Entry Date:
December 26, 2012

General Frameworks for Approximation and Fixed-Parameter Algorithms

Principal Investigator Erik Demaine

Project Start Date September 2012

Project End Date
 August 2017


This research develops general frameworks for efficient graph algorithms, which allow to solve entire categories of computational problems all at once. The PIs aim for a general theory of algorithms, wherein a given problem of interest can simply be adapted into the general approach. This approach differs from the traditional study of algorithms, which often focuses on individual solutions to specific problems.

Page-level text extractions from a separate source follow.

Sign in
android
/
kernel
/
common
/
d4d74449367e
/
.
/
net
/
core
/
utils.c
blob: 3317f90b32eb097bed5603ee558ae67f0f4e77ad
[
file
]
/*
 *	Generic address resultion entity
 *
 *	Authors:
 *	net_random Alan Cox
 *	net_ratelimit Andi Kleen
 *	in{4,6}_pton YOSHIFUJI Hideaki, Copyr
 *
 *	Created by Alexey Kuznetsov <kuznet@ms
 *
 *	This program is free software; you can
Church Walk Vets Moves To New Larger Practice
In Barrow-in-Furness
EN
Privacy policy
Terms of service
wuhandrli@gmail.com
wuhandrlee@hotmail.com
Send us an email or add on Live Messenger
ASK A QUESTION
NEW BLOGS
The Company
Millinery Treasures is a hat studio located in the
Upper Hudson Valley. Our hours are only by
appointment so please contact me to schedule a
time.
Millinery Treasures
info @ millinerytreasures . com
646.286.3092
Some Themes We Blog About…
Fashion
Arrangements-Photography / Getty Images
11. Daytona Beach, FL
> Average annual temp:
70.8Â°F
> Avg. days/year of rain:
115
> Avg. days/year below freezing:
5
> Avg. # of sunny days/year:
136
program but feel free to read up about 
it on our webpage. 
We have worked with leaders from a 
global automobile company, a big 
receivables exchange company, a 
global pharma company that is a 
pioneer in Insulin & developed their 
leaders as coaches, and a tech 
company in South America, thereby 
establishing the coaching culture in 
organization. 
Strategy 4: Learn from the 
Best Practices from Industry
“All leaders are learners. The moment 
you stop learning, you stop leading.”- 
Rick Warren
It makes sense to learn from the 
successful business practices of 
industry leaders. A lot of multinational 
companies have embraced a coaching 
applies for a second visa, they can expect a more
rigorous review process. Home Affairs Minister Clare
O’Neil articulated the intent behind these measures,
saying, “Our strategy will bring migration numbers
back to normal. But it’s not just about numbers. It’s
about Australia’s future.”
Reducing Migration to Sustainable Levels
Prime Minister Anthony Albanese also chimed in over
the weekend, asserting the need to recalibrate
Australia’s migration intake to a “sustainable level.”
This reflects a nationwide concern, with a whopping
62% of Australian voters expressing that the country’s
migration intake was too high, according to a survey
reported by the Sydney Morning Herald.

The type of computational graph problems the PIs consider are "optimization problems", where the task is to find a solution whose cost, quality, size, profit, energy, or speed is as large or as small as possible. Most interesting graph optimization problems are NP-hard, essentially implying that there are no efficient algorithms to find the very best solution. This research considers the two main types of algorithms for solving NP-hard graph optimization problems. Approximation algorithms allow the result to be a small factor away from the optimal, but still require a fast running time. Fixed-parameter algorithms allow the running time to be exponential, but confine that exponentiality to a (typically small) parameter other than the problem size, while requiring an optimal solution.

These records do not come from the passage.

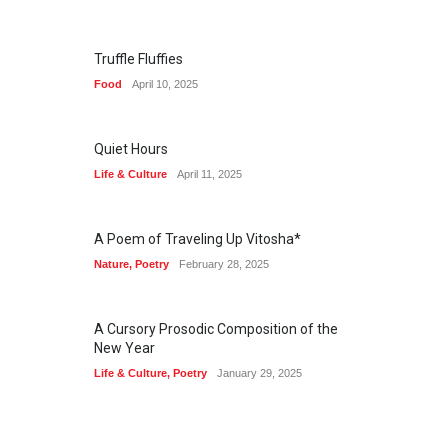
Truffle Fluffies
Food
April 10, 2025
Quiet Hours
Life & Culture
April 11, 2025
A Poem of Traveling Up Vitosha*
Nature
,
Poetry
February 28, 2025
A Cursory Prosodic Composition of the
New Year
Life & Culture
,
Poetry
January 29, 2025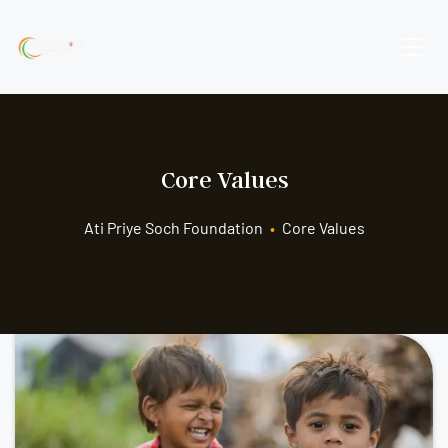
Core Values
Ati Priye Soch Foundation
•
Core Values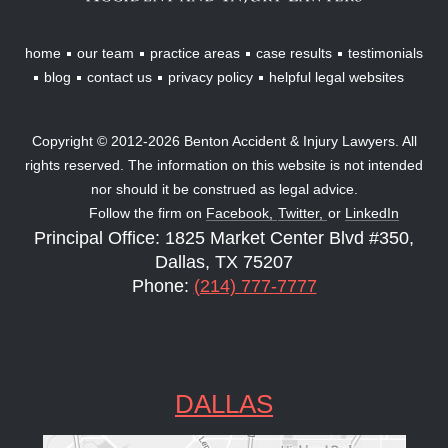
home
our team
practice areas
case results
testimonials
blog
contact us
privacy policy
helpful legal websites
Copyright © 2012-2026 Benton Accident & Injury Lawyers. All
rights reserved. The information on this website is not intended
nor should it be construed as legal advice.
Follow the firm on
Facebook,
Twitter,
or
LinkedIn
Principal Office: 1825 Market Center Blvd #350,
Dallas, TX 75207
Phone:
(214) 777-7777
DALLAS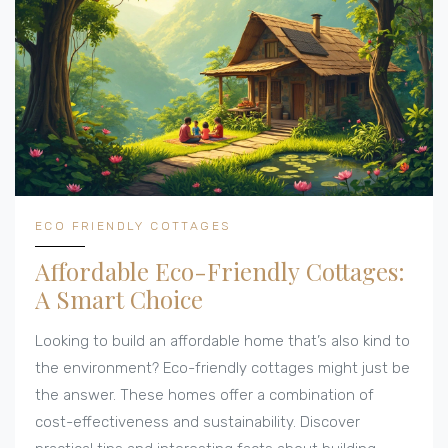
living. This guide offers both travel inspiration and
practical knowledge for eco-conscious individuals.
ECO FRIENDLY COTTAGES
Affordable Eco-Friendly Cottages:
A Smart Choice
Looking to build an affordable home that’s also kind to
the environment? Eco-friendly cottages might just be
the answer. These homes offer a combination of
cost-effectiveness and sustainability. Discover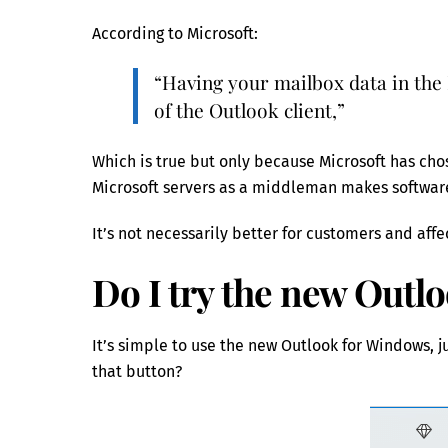
According to Microsoft:
“Having your mailbox data in the 
of the Outlook client,”
Which is true but only because Microsoft has c
Microsoft servers as a middleman makes software
It’s not necessarily better for customers and aff
Do I try the new Outl
It’s simple to use the new Outlook for Windows, ju
that button?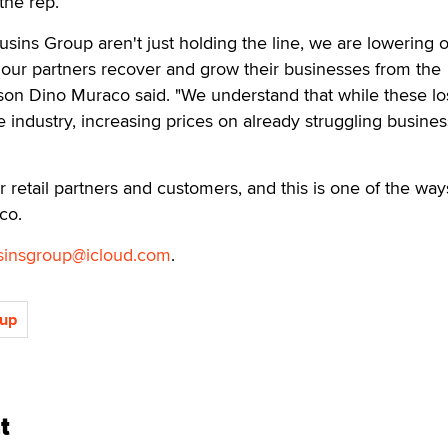
the rep.
usins Group aren't just holding the line, we are lowering 
p our partners recover and grow their businesses from the
on Dino Muraco said. "We understand that while these lo
e industry, increasing prices on already struggling busine
r retail partners and customers, and this is one of the wa
co.
sinsgroup@icloud.com
.
oup
t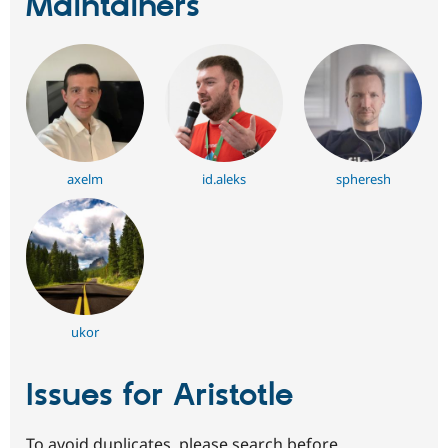
Maintainers
axelm
id.aleks
spheresh
ukor
Issues for Aristotle
To avoid duplicates, please search before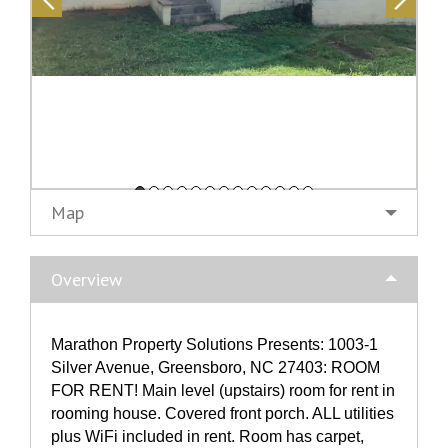
Map
Overview
Marathon Property Solutions Presents: 1003-1
Silver Avenue, Greensboro, NC 27403: ROOM
FOR RENT! Main level (upstairs) room for rent in
rooming house. Covered front porch. ALL utilities
plus WiFi included in rent. Room has carpet,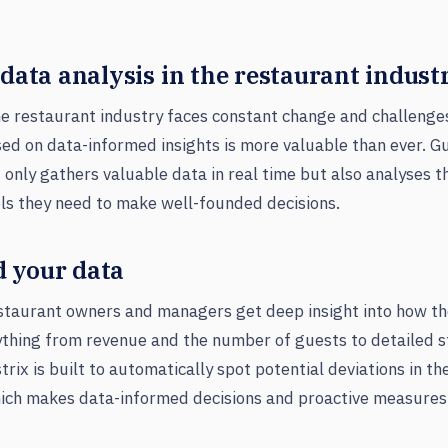
 data analysis in the restaurant indust
e restaurant industry faces constant change and challenges,
ed on data-informed insights is more valuable than ever. Gu
 only gathers valuable data in real time but also analyses t
ls they need to make well-founded decisions.
 your data
estaurant owners and managers get deep insight into how th
ything from revenue and the number of guests to detailed s
trix is built to automatically spot potential deviations in t
hich makes data-informed decisions and proactive measures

The type of graphs the PIs consider include planar graphs, which can be drawn in two dimensions without any edges crossing each other, and nearly planar graphs such as graphs of bounded genus and graphs excluding a fixed minor. Many graphs of practical interest---for example, computer networks and road networks, which are "drawn" on Earth---are planar or nearly planar. In these settings, the PIs aim to develop general frameworks for approximation and fixed-parameter algorithms.